• _Information given_:
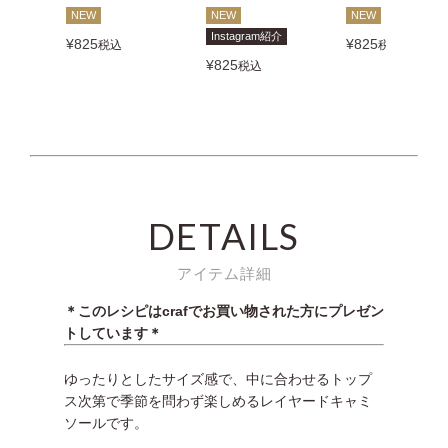
NEW
NEW
NEW
Instagram紹介
¥
825
¥
825
税込
税込
¥
825
税込
DETAILS
アイテム詳細
＊このレシピはcrafでお買い物された方にプレゼン
トしています＊
ゆったりとしたサイズ感で、中に合わせるトップ
ス次第で季節を問わず楽しめるレイヤードキャミ
ソールです。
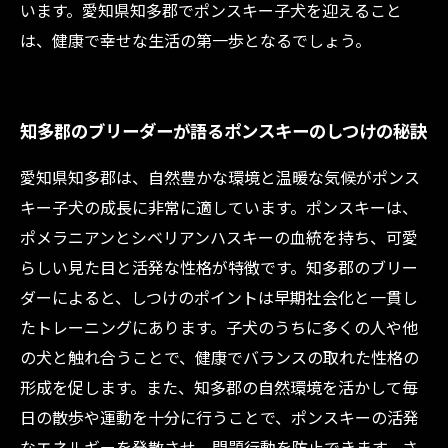
います。愛知県知多郡でポンスキー子犬を迎えること
は、健康で幸せな生活の第一歩となるでしょう。
知多郡のブリーダーが語るポンスキーのしつけの秘訣
愛知県知多郡は、自然豊かな環境と温暖な気候がポンス
キー子犬の成長に非常に適しています。ポンスキーは、
ポメラニアンとシベリアンハスキーの血統を持ち、可愛
らしい見た目と活発な性格が特徴です。知多郡のブリー
ダーによると、しつけのポイントは早期社会化と一貫し
たトレーニングにあります。子犬のうちに多くの人や他
の犬と触れ合うことで、健康でバランスの取れた性格の
形成を促します。また、知多郡の自然環境を活かして毎
日の散歩や運動を十分に行うことで、ポンスキーの活発
なエネルギーを発散させ、問題行動を防止できます。さ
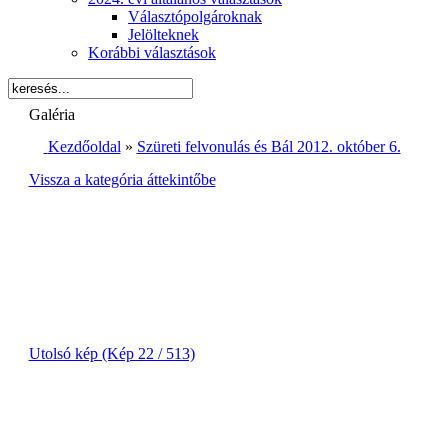
Választópolgároknak
Jelölteknek
Korábbi választások
Galéria
Kezdőoldal
»
Szüreti felvonulás és Bál 2012. október 6.
Vissza a kategória áttekintőbe
Utolsó kép (Kép 22 / 513)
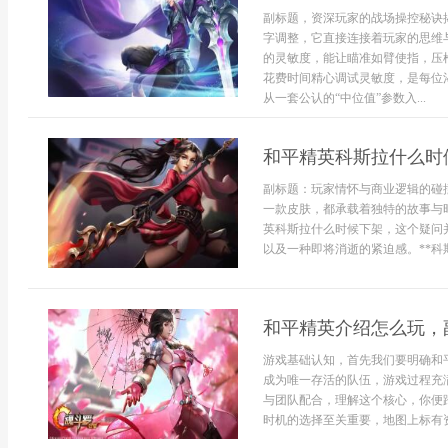
副标题，资深玩家的战场操控秘诀
字调整，它直接连接着玩家的思维
的灵敏度，能让瞄准如臂使指，压
花费时间精心调试灵敏度，是每位
从一套公认的“中位值”参数入...
和平精英科斯拉什么时
副标题：玩家情怀与商业逻辑的碰撞
一款皮肤，都承载着独特的故事与
英科斯拉什么时候下架，这个疑问
以及一种即将消逝的紧迫感。**科斯
和平精英介绍怎么玩，
游戏基础认知，首先我们要明确和
成为唯一存活的队伍，游戏过程充
与团队配合，理解这个核心，你便
时机的选择至关重要，地图上标有资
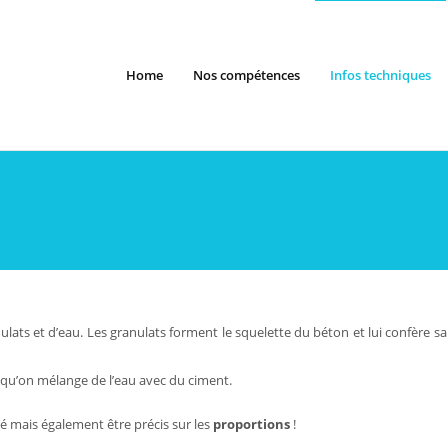
Home
Nos compétences
Infos techniques
ats et d’eau. Les granulats forment le squelette du béton et lui confère sa 
rsqu’on mélange de l’eau avec du ciment.
té mais également être précis sur les
proportions
!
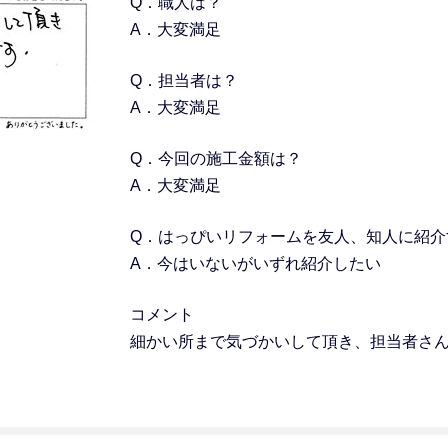
Q．職人は？
A．大変満足
Q．担当者は？
A．大変満足
Q．今回の施工金額は？
A．大変満足
Q．はっぴいリフォームを友人、知人に紹介
A．今はいないがいずれ紹介したい
コメント
細かい所まで気づかいして頂き、担当者さ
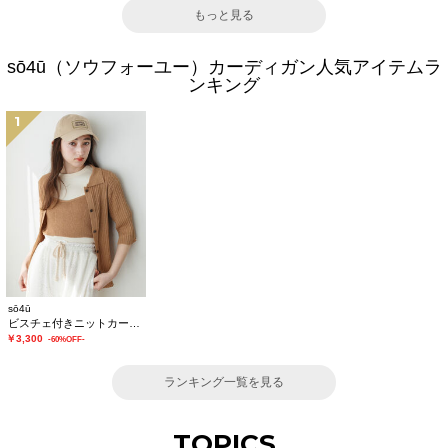
もっと見る
sō4ū（ソウフォーユー）カーディガン人気アイテムラ
ンキング
1
sō4ū
ビスチェ付きニットカーディガン
￥3,300
-60%OFF-
ランキング一覧を見る
TOPICS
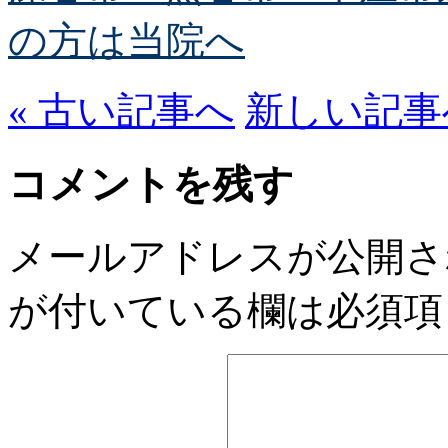
の方は当院へ
« 古い記事へ
新しい記事へ
コメントを残す
メールアドレスが公開さ
が付いている欄は必須項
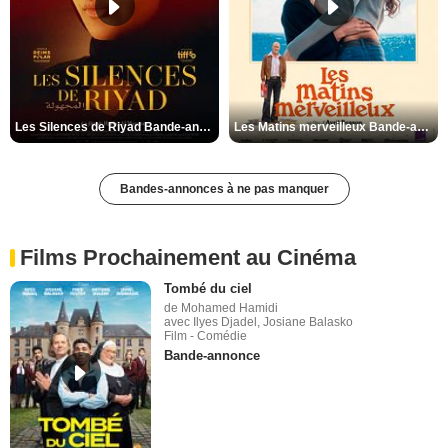
Les Silences de Riyad Bande-annonce VO STFR
Les Matins merveilleux Bande-annonce VF
Bandes-annonces à ne pas manquer
Films Prochainement au Cinéma
Tombé du ciel
de Mohamed Hamidi
avec Ilyes Djadel, Josiane Balasko
Film - Comédie
Bande-annonce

• _Task brief_: Please return the entries above exactly as they appear, but without the pictures.

• _Response area_:
NEW
NEW
NEW
Instagram紹介
¥
825
¥
825
税込
税込
¥
825
税込
DETAILS
アイテム詳細
＊このレシピはcrafでお買い物された方にプレゼン
トしています＊
ゆったりとしたサイズ感で、中に合わせるトップ
ス次第で季節を問わず楽しめるレイヤードキャミ
ソールです。
います。愛知県知多郡でポンスキー子犬を迎えること
は、健康で幸せな生活の第一歩となるでしょう。
知多郡のブリーダーが語るポンスキーのしつけの秘訣
愛知県知多郡は、自然豊かな環境と温暖な気候がポンス
キー子犬の成長に非常に適しています。ポンスキーは、
ポメラニアンとシベリアンハスキーの血統を持ち、可愛
らしい見た目と活発な性格が特徴です。知多郡のブリー
ダーによると、しつけのポイントは早期社会化と一貫し
たトレーニングにあります。子犬のうちに多くの人や他
の犬と触れ合うことで、健康でバランスの取れた性格の
形成を促します。また、知多郡の自然環境を活かして毎
日の散歩や運動を十分に行うことで、ポンスキーの活発
なエネルギーを発散させ、問題行動を防止できます。さ
Választópolgároknak
Jelölteknek
Korábbi választások
Galéria
Kezdőoldal
»
Szüreti felvonulás és Bál 2012. október 6.
Vissza a kategória áttekintőbe
Utolsó kép (Kép 22 / 513)
副标题，资深玩家的战场操控秘诀
字调整，它直接连接着玩家的思维
的灵敏度，能让瞄准如臂使指，压
花费时间精心调试灵敏度，是每位
从一套公认的“中位值”参数入...
和平精英科斯拉什么时
副标题：玩家情怀与商业逻辑的碰撞
一款皮肤，都承载着独特的故事与
英科斯拉什么时候下架，这个疑问
以及一种即将消逝的紧迫感。**科斯
和平精英介绍怎么玩，
游戏基础认知，首先我们要明确和
成为唯一存活的队伍，游戏过程充
与团队配合，理解这个核心，你便
时机的选择至关重要，地图上标有资
Home
Nos compétences
Infos techniques
ats et d’eau. Les granulats forment le squelette du béton et lui confère sa 
rsqu’on mélange de l’eau avec du ciment.
té mais également être précis sur les
proportions
!
Q．職人は？
A．大変満足
Q．担当者は？
A．大変満足
Q．今回の施工金額は？
A．大変満足
Q．はっぴいリフォームを友人、知人に紹介
A．今はいないがいずれ紹介したい
コメント
細かい所まで気づかいして頂き、担当者さ
もっと見る
sō4ū（ソウフォーユー）カーディガン人気アイテムラ
ンキング
1
sō4ū
ビスチェ付きニットカーディガン
￥3,300
-60%OFF-
ランキング一覧を見る
TOPICS
の方は当院へ
« 古い記事へ
新しい記事へ
コメントを残す
メールアドレスが公開さ
が付いている欄は必須項
Les Silences de Riyad Bande-annonce VO STFR
Les Matins merveilleux Bande-annonce VF
Bandes-annonces à ne pas manquer
Films Prochainement au Cinéma
Tombé du ciel
de Mohamed Hamidi
avec Ilyes Djadel, Josiane Balasko
Film - Comédie
Bande-annonce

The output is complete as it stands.